▶ _Description of the task_: Your answer should consist of the lines below that hold the word "CARTE".

Dataset records Block Start

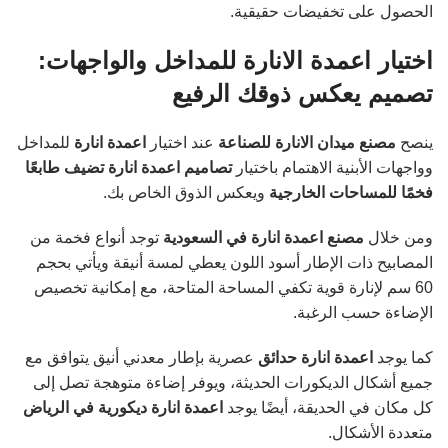
الحصول على تخفيضات حقيقية.
اختيار اعمدة الانارة للمداخل والواجهات:
تصميم يعكس ذوقك الرفيع
ينصح
مصنع ميدان الانارة للصناعة
عند اختيار
اعمدة انارة
للمداخل
وواجهات الأبنية الاهتمام باختيار
تصاميم اعمدة انارة تضيف طابعًا
فخمًا للمساحات الخارجية
ويعكس الذوق الخاص بك.
ومن خلال
مصنع اعمدة انارة في السعودية
توجد أنواع فخمة من
المصابيح ذات الإطار أسود اللون يعطي لمسة أنيقة ويأتي بحجم
60 سم لإنارة قوية تكفي المساحة المتاحة، مع إمكانية تخصيص
الإضاءة حسب الرغبة.
كما يوجد
اعمدة انارة حدائق
عصرية بإطار معدني أنيق يتوافق مع
جميع أشكال الديكورات الحديثة، ويوفر إضاءة متوهجة تصل إلى
كل مكان في الحديقة، أيضًا يوجد
اعمدة انارة ديكورية في الرياض
متعددة الأشكال.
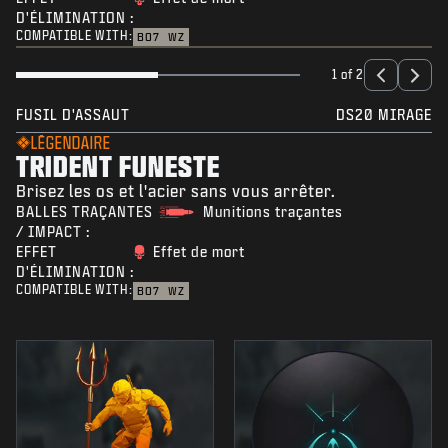
D'ÉLIMINATION :
COMPATIBLE WITH:
BO7
WZ
1 of 2
FUSIL D'ASSAUT
DS20 MIRAGE
LÉGENDAIRE
TRIDENT FUNESTE
Brisez les os et l'acier sans vous arrêter.
BALLES TRAÇANTES
Munitions traçantes
/ IMPACT :
EFFET
Effet de mort
D'ÉLIMINATION :
COMPATIBLE WITH:
BO7
WZ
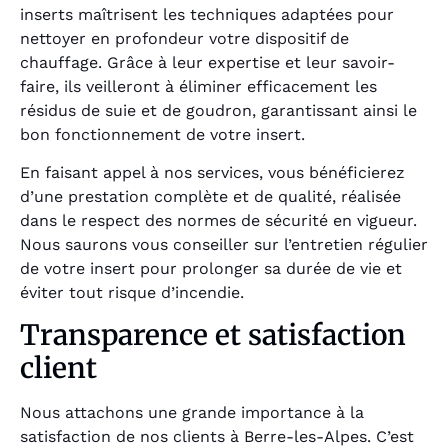
inserts maîtrisent les techniques adaptées pour
nettoyer en profondeur votre dispositif de
chauffage. Grâce à leur expertise et leur savoir-
faire, ils veilleront à éliminer efficacement les
résidus de suie et de goudron, garantissant ainsi le
bon fonctionnement de votre insert.
En faisant appel à nos services, vous bénéficierez
d’une prestation complète et de qualité, réalisée
dans le respect des normes de sécurité en vigueur.
Nous saurons vous conseiller sur l’entretien régulier
de votre insert pour prolonger sa durée de vie et
éviter tout risque d’incendie.
Transparence et satisfaction
client
Nous attachons une grande importance à la
satisfaction de nos clients à Berre-les-Alpes. C’est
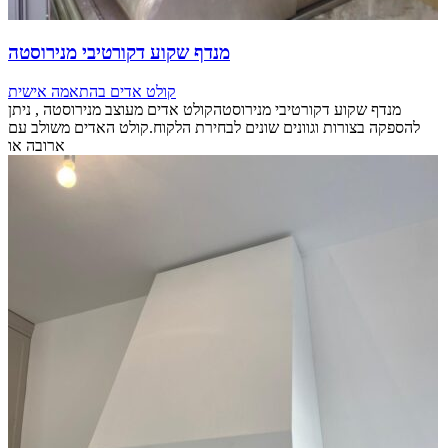
מנדף שקוע דקורטיבי מנירוסטה
קולט אדים בהתאמה אישית
מנדף שקוע דקורטיבי מנירוסטהקולט אדים מעוצב מנירוסטה , ניתן
להספקה בצורות וגוונים שונים לבחירת הלקוח.קולט האדים משולב עם
ארובה או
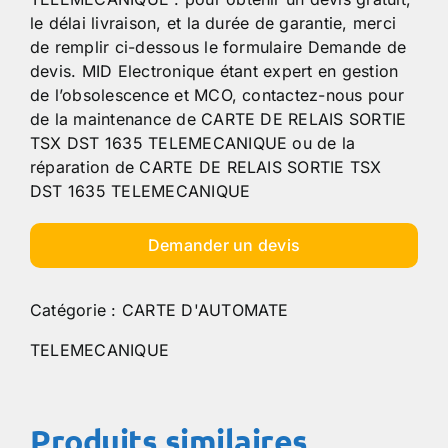
le délai livraison, et la durée de garantie, merci
de remplir ci-dessous le formulaire Demande de
devis. MID Electronique étant expert en gestion
de l’obsolescence et MCO, contactez-nous pour
de la maintenance de CARTE DE RELAIS SORTIE
TSX DST 1635 TELEMECANIQUE ou de la
réparation de CARTE DE RELAIS SORTIE TSX
DST 1635 TELEMECANIQUE
Demander un devis
Catégorie :
CARTE D'AUTOMATE
TELEMECANIQUE
Produits similaires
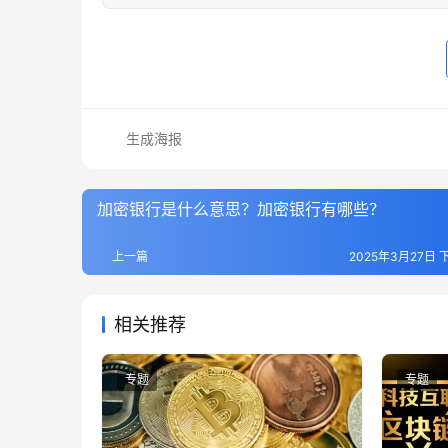
生成海报
加密银行是什么意思？加密银行有哪些？
上一篇
2025年3月27日 下
相关推荐
专题
专题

Dataset records Block End

▶ _Response box_:
de la maintenance de CARTE DE RELAIS SORTIE
réparation de CARTE DE RELAIS SORTIE TSX
CARTE D'AUTOMATE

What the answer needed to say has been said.